Since 2008 I’ve been working in theoretical astrophysics with Roger Blandford. Astrophysics is a great field to study because of the diversity and the scale of the phenomena in our universe. The universe is a laboratory for extreme physics beyond anything we can create on Earth: extreme gravity around black holes, extreme electrodynamics around neutron stars, and cosmic rays with ten million times more energy than our best machines.
I study cosmic rays, high-energy particles streaming through space nearly at the speed of light. Nature finds a way to accelerate these particles to higher energies up to and beyond anything humans can do on Earth.
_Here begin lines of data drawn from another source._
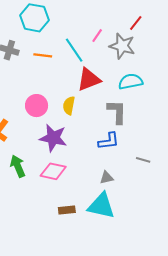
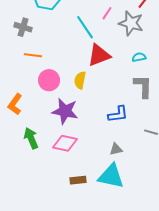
orange line: (43, 55) -> (33, 55), moved
cyan semicircle: (131, 81) -> (139, 57), size x0.6
gray L-shape: (117, 112) -> (143, 86), moved

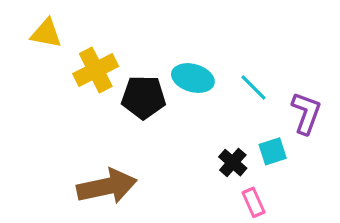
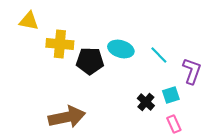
yellow cross: (96, 70) -> (60, 44), turned 32
pink rectangle: (254, 202) -> (174, 124), moved

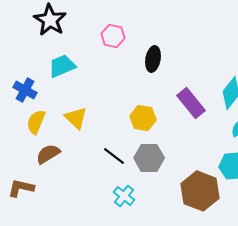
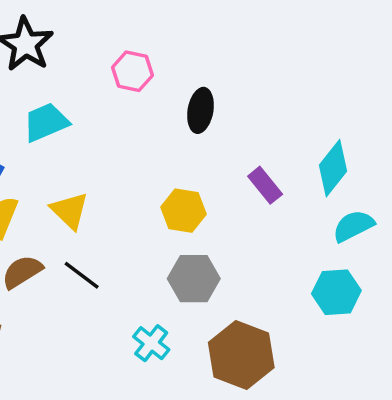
purple rectangle: (191, 103) -> (265, 185), size x0.7
black line: (114, 156) -> (82, 275), moved
brown hexagon: (200, 191) -> (241, 355), moved

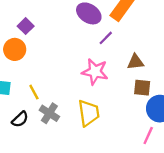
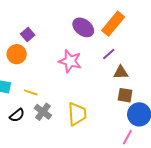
purple line: (106, 38) -> (109, 54), moved
pink star: (95, 72) -> (70, 61), moved
yellow line: (34, 92) -> (31, 92), turned -48

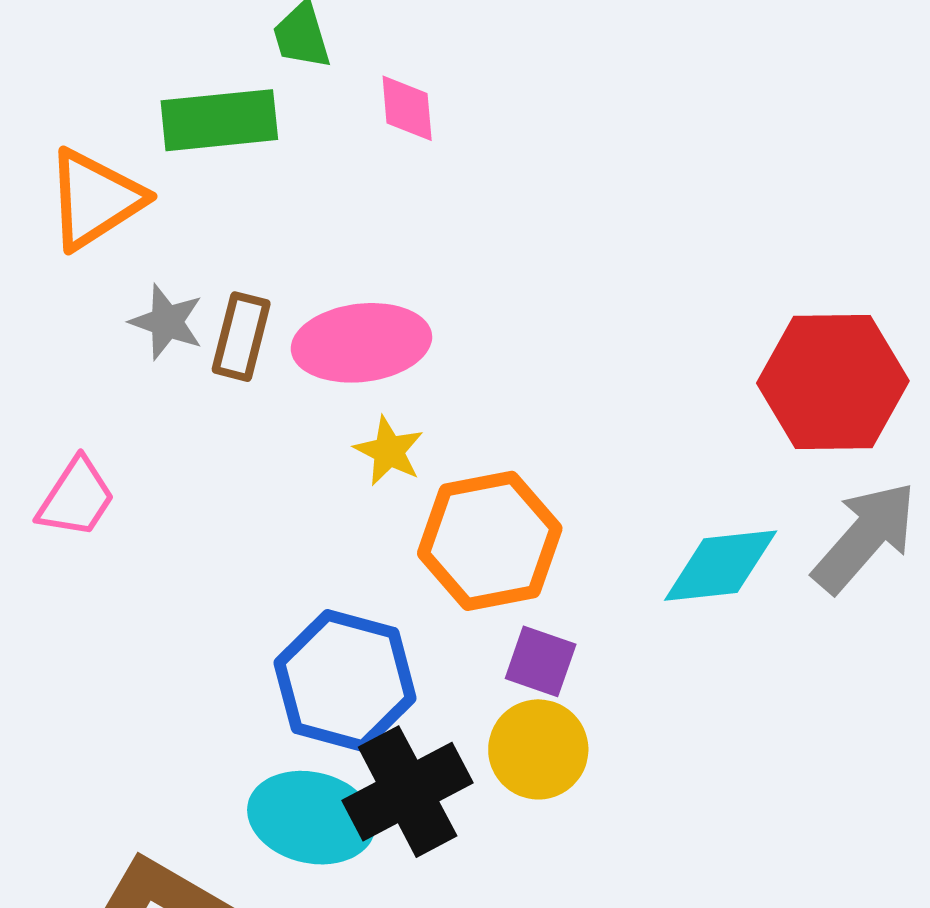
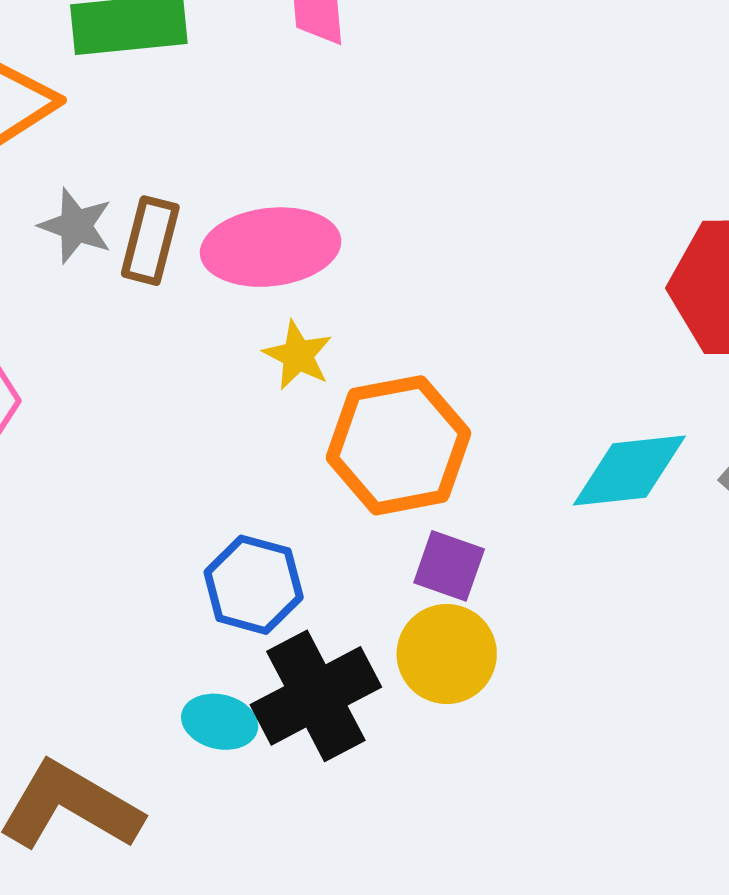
blue hexagon: (345, 681) -> (254, 585), size x0.7
cyan ellipse: (311, 818) -> (220, 722), size x0.6

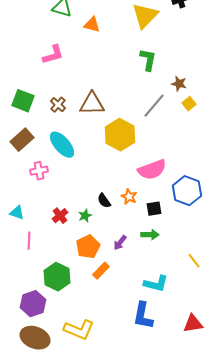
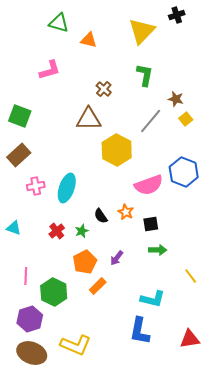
brown cross: (58, 105) -> (104, 89), moved
cyan ellipse: (62, 145) -> (67, 188), moved, turned 60
blue hexagon: (187, 191) -> (184, 172), moved
green arrow: (150, 235) -> (158, 250), moved
pink line: (29, 241) -> (26, 276), moved

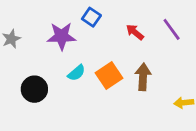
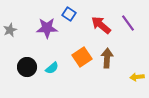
red arrow: (135, 32) -> (101, 25), size x1.5
cyan semicircle: (76, 73) -> (52, 68), moved

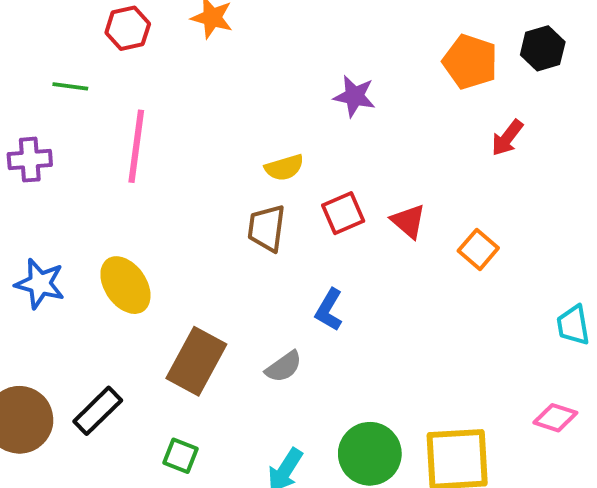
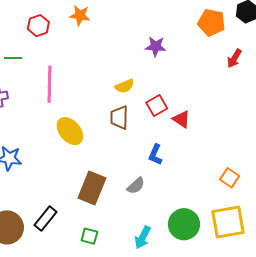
red triangle: (408, 221) -> (181, 119), moved
orange square: (478, 249) -> (230, 178), moved
yellow ellipse: (125, 285) -> (70, 131), moved

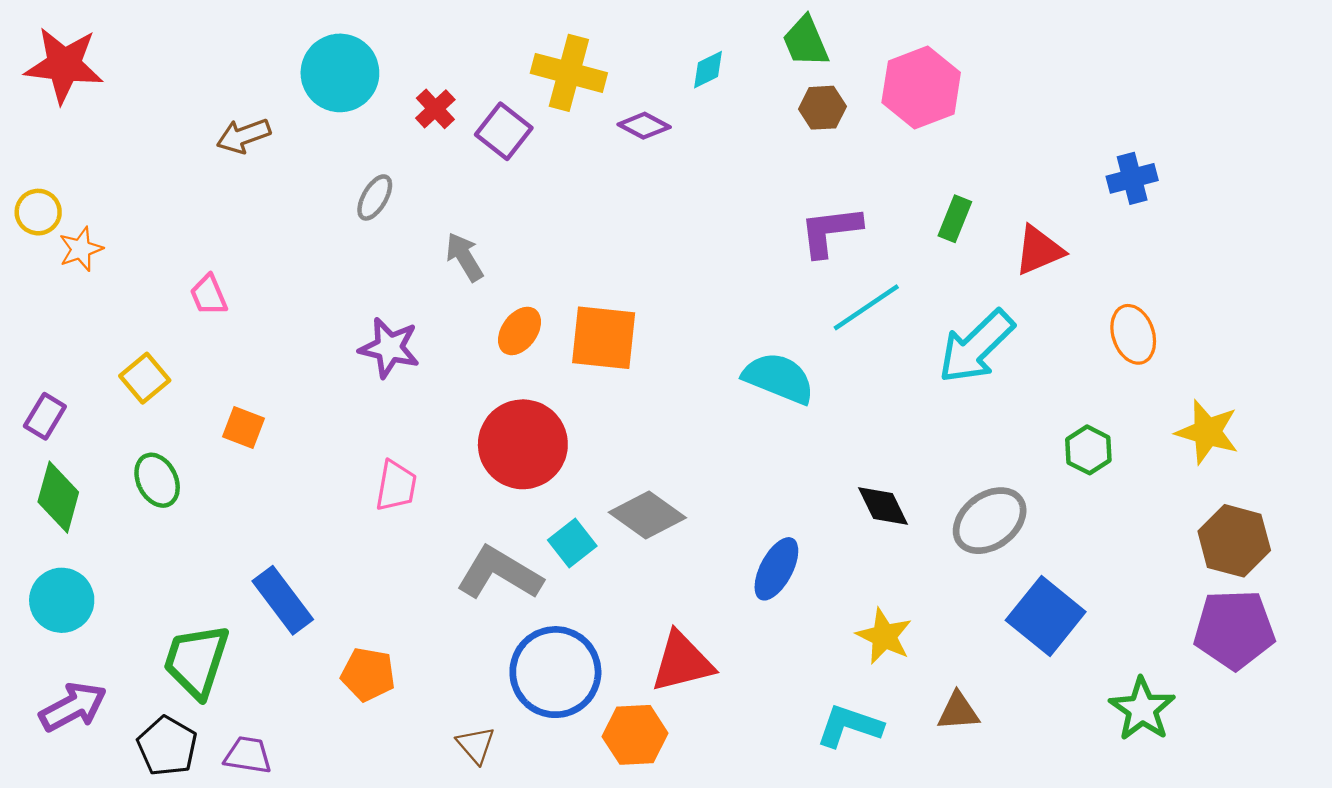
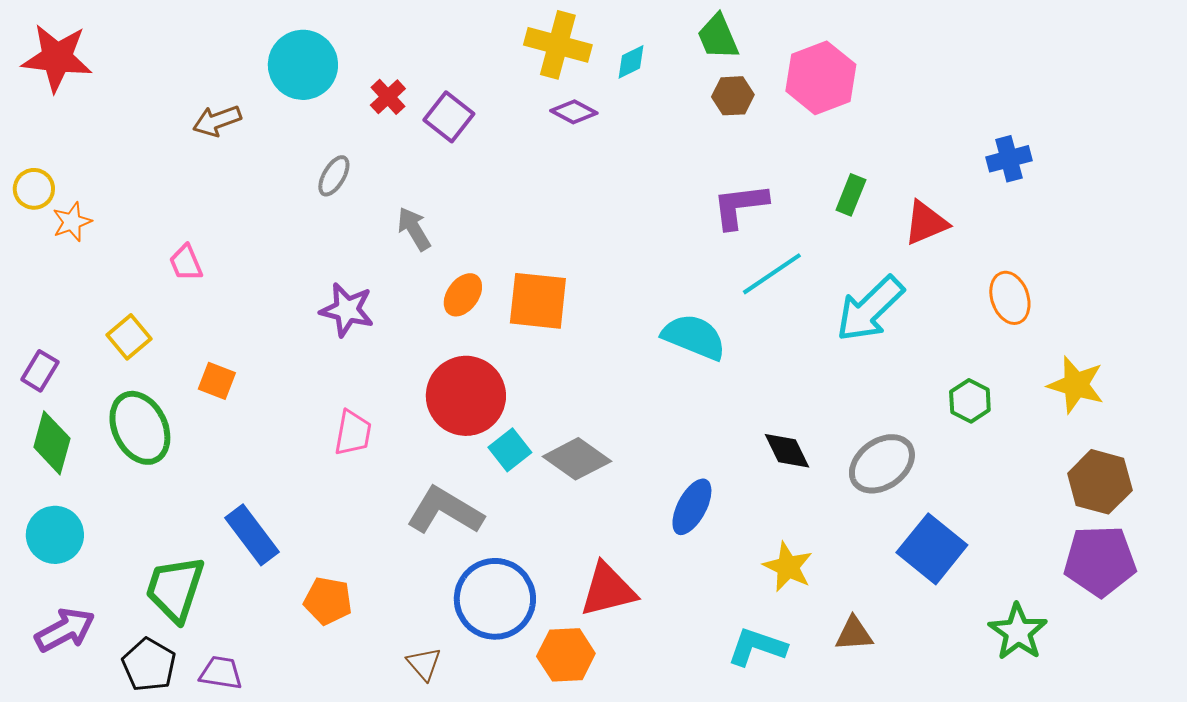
yellow cross: (569, 73) -> (558, 45), moved
green ellipse: (157, 480) -> (140, 428), size x1.5
cyan square: (572, 543) -> (510, 450), moved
We’ve known about these particles for over a hundred years, but we still haven’t figured out the whole story of exactly how and where these particles are accelerated.
My collaborators and I are developing a model where the highest-energy cosmic rays come from the giant accretion shocks around the large-scale structure of galaxies, which can be seen in the figure to the right, a temperature map from a cosmological hydrodynamic simulation from Kirk Barrow.
I have also worked on Galactic cosmic rays from supernova remnants, the giant shockwaves from exploding stars. These shockwaves travel at thousands of kilometers per second and accelerate cosmic rays in our galaxy, but these shocks cannot create the highest-energy cosmic rays we’ve observed.